WHAT IS REQUIRED: Output exactly the lines from the line with "ONLINE BOOKING (1132, 241)" through the end of the records below. Include nothing else.

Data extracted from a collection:
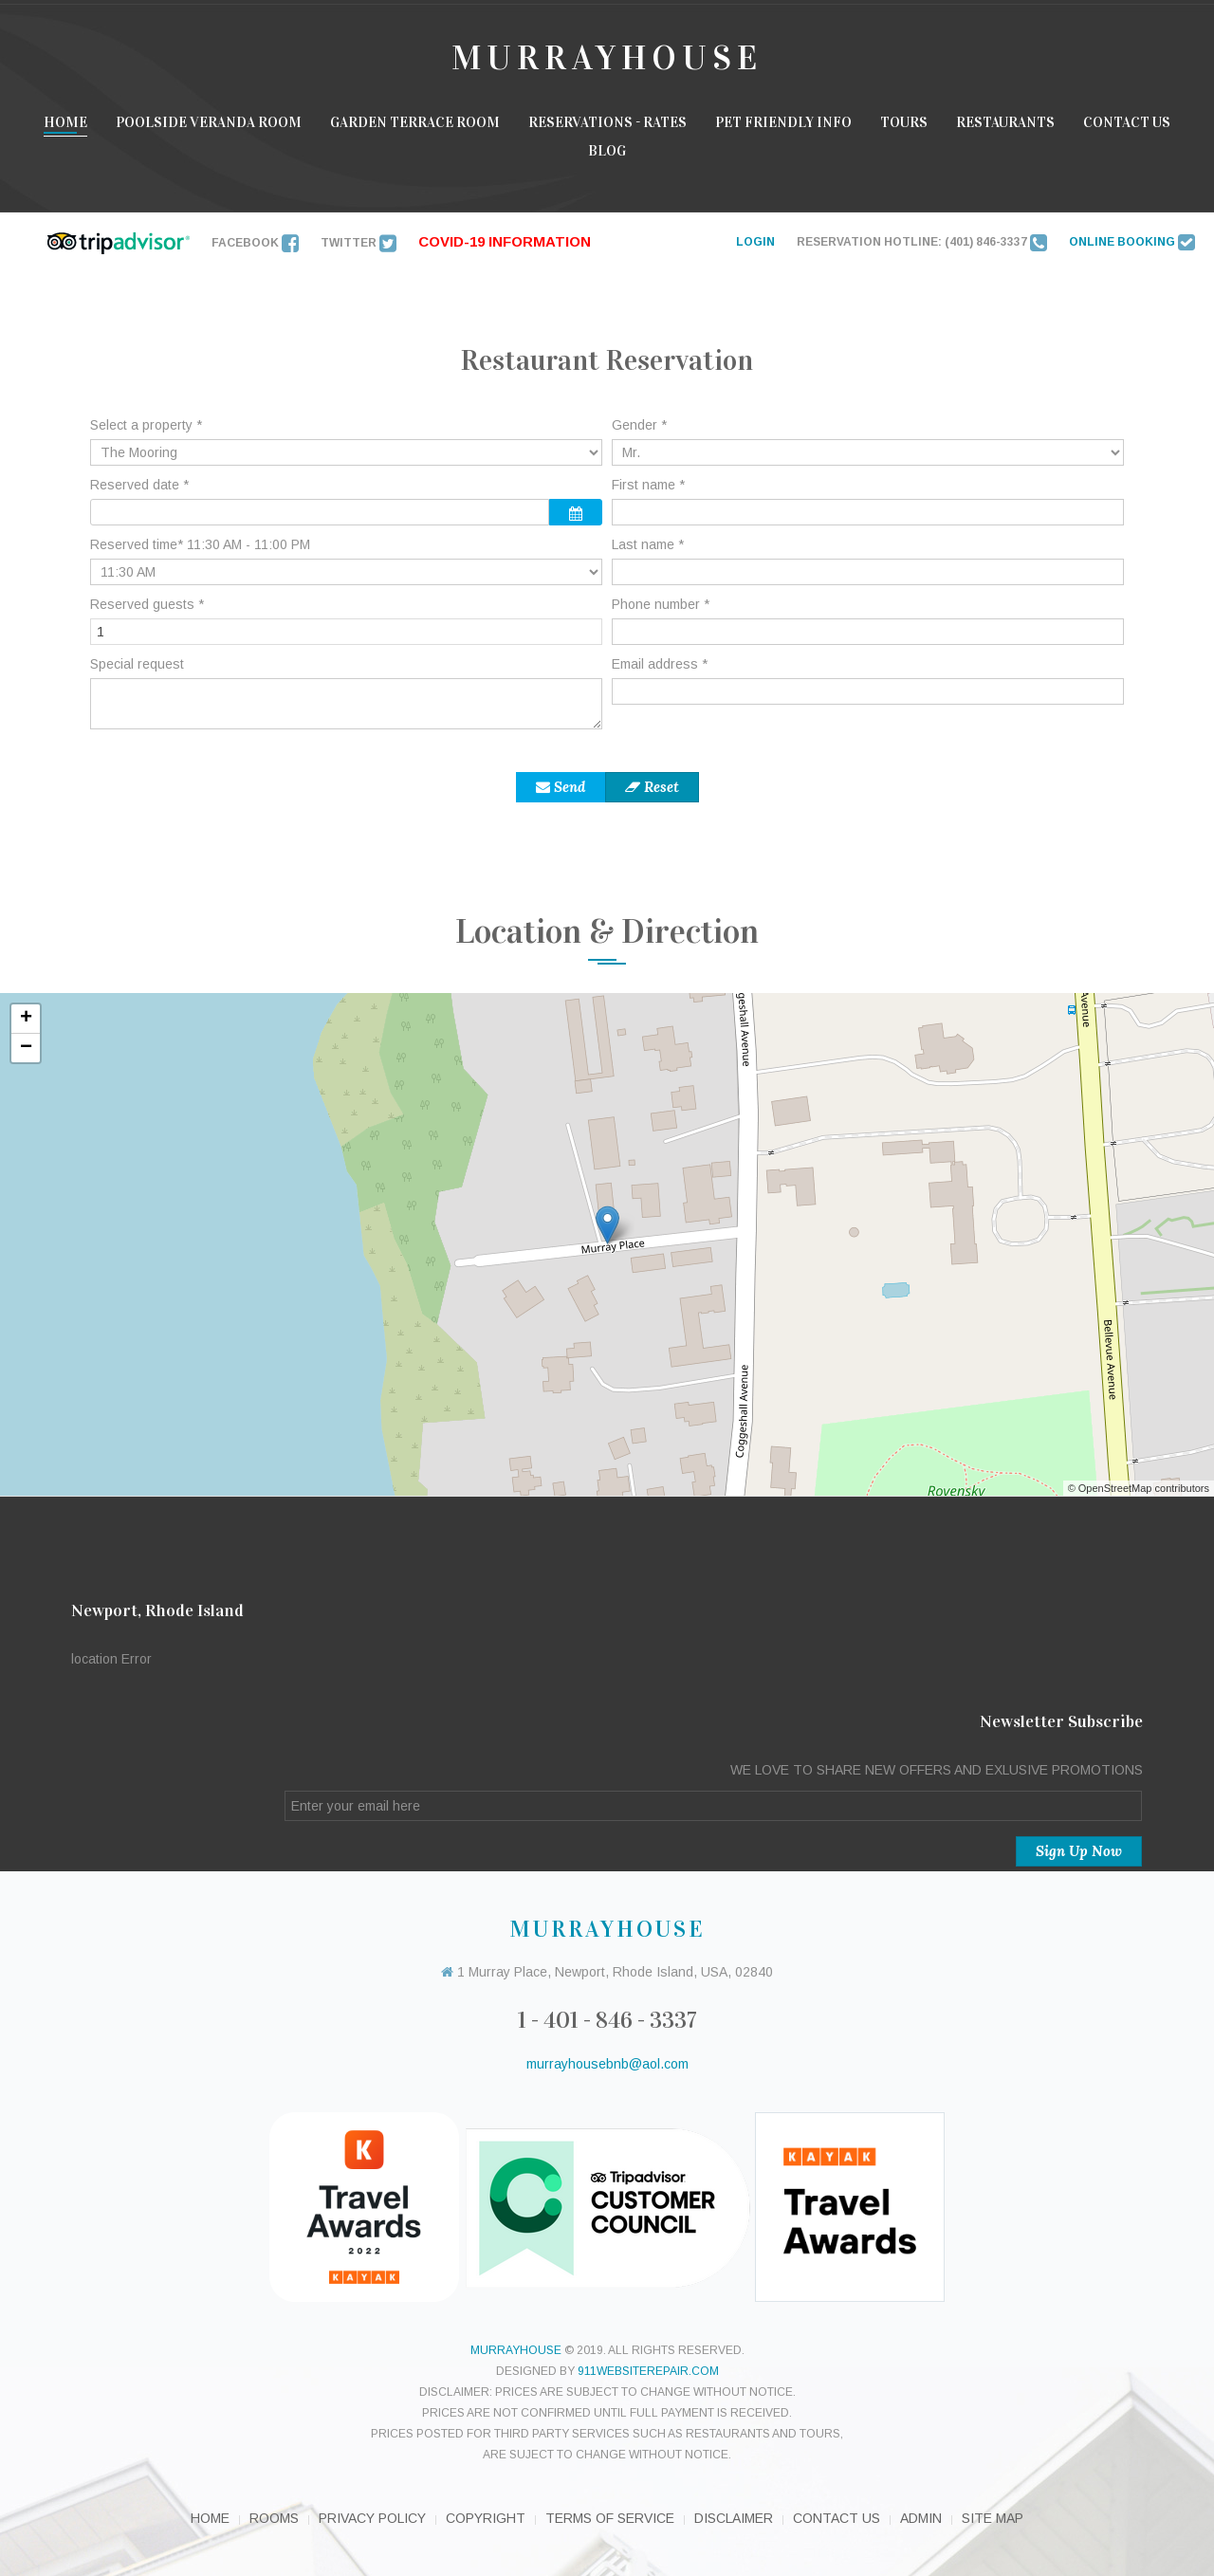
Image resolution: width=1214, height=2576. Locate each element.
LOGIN (755, 241)
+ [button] (26, 1018)
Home (65, 122)
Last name (648, 544)
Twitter (358, 242)
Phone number (660, 604)
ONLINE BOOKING (1132, 241)
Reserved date (139, 484)
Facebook (255, 242)
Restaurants (1005, 122)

ANSWER BOX:
ONLINE BOOKING (1132, 241)
Reserved date (139, 484)
Facebook (255, 242)
Restaurants (1005, 122)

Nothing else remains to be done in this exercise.